EXERCISE BRIEF: Of the entries below, restate word for word only the section that runs from the line with "Supervision und SSP-Ment" to the line with "Andra köpte även", counting both ends.

[Records drawn from a dataset]
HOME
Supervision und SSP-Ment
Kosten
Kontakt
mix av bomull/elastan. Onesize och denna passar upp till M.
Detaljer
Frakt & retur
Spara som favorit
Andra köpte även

...

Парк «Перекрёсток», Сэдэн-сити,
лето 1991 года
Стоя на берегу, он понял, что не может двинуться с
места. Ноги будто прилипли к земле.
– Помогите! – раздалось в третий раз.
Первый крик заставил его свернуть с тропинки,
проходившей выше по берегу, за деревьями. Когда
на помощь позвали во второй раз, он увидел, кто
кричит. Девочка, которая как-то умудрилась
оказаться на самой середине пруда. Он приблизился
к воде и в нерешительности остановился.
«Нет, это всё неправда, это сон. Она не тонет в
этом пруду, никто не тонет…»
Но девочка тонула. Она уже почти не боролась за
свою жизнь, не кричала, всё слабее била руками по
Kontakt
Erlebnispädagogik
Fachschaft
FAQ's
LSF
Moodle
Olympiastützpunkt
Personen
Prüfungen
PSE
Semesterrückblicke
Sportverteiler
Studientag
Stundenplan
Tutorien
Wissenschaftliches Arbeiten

EXERCISE RESULT:
Supervision und SSP-Ment
Kosten
Kontakt
mix av bomull/elastan. Onesize och denna passar upp till M.
Detaljer
Frakt & retur
Spara som favorit
Andra köpte även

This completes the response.